• [About this task] Go through the material and copy each line that includes "Manyu".

┄┄┄┄┄┄┄┄┄┄┄┄┄┄┄┄┄┄┄┄

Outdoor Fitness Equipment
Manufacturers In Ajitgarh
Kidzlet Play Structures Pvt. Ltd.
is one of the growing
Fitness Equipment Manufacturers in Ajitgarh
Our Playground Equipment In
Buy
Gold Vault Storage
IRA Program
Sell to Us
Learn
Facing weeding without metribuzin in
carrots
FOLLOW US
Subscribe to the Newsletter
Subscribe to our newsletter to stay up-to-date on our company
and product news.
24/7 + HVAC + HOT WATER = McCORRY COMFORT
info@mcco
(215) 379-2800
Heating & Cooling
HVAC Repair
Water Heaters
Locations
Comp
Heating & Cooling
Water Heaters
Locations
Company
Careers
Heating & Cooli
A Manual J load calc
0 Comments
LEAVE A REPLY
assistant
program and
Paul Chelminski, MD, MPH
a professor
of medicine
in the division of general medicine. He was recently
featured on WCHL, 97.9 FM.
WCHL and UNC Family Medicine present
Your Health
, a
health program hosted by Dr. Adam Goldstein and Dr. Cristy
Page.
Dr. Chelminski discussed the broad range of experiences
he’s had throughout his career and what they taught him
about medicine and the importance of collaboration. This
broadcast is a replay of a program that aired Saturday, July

┄┄┄┄┄┄┄┄┄┄┄┄┄┄┄┄┄┄┄┄

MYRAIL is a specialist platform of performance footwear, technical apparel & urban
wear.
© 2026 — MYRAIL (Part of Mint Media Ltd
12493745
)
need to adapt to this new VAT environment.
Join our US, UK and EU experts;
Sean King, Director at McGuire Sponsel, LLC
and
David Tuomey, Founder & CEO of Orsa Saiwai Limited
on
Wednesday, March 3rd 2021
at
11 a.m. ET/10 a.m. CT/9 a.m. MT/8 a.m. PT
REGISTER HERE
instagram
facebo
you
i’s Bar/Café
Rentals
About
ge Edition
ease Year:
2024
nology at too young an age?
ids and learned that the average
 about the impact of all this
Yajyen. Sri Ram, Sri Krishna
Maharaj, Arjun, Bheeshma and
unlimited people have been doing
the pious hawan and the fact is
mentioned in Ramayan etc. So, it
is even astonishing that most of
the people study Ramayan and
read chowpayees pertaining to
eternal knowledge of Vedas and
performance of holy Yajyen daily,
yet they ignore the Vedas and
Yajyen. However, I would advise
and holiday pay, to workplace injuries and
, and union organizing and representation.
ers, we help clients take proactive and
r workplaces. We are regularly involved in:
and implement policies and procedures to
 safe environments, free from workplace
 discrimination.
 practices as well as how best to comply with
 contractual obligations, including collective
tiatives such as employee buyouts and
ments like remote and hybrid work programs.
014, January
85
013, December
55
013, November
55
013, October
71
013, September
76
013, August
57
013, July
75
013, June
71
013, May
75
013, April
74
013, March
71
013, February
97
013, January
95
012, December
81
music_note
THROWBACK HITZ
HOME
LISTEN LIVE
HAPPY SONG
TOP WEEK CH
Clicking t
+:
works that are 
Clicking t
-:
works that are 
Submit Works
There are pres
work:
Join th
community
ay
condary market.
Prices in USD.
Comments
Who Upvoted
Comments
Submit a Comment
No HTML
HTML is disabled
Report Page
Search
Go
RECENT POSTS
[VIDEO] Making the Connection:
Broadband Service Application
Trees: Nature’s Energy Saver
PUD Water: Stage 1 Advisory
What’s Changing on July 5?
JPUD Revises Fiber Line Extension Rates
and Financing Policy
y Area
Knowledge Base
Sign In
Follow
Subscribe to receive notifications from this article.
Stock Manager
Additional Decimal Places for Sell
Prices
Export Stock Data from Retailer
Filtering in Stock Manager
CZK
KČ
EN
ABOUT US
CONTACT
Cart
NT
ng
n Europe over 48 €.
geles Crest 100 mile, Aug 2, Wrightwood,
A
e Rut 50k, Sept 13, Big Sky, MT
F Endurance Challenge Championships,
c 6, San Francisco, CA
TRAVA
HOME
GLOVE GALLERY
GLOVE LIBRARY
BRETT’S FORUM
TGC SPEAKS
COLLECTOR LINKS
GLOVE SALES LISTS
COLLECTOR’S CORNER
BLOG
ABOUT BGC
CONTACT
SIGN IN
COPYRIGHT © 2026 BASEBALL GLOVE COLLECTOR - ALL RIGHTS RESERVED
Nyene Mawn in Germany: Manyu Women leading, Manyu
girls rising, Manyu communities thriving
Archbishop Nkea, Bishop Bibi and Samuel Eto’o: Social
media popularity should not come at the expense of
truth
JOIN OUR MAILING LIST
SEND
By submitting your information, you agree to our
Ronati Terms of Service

┄┄┄┄┄┄┄┄┄┄┄┄┄┄┄┄┄┄┄┄

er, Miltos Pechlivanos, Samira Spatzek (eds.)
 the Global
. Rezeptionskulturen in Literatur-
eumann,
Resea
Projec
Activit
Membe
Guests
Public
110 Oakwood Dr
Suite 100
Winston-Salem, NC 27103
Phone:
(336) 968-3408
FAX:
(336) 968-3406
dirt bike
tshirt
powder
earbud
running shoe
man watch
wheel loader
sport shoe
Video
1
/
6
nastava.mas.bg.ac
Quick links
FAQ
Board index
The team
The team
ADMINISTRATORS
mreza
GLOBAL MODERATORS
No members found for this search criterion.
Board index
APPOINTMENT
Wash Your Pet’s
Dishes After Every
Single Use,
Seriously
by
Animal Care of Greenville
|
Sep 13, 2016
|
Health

┄┄┄┄┄┄┄┄┄┄┄┄┄┄┄┄┄┄┄┄

• [Answer area]
Nyene Mawn in Germany: Manyu Women leading, Manyu
girls rising, Manyu communities thriving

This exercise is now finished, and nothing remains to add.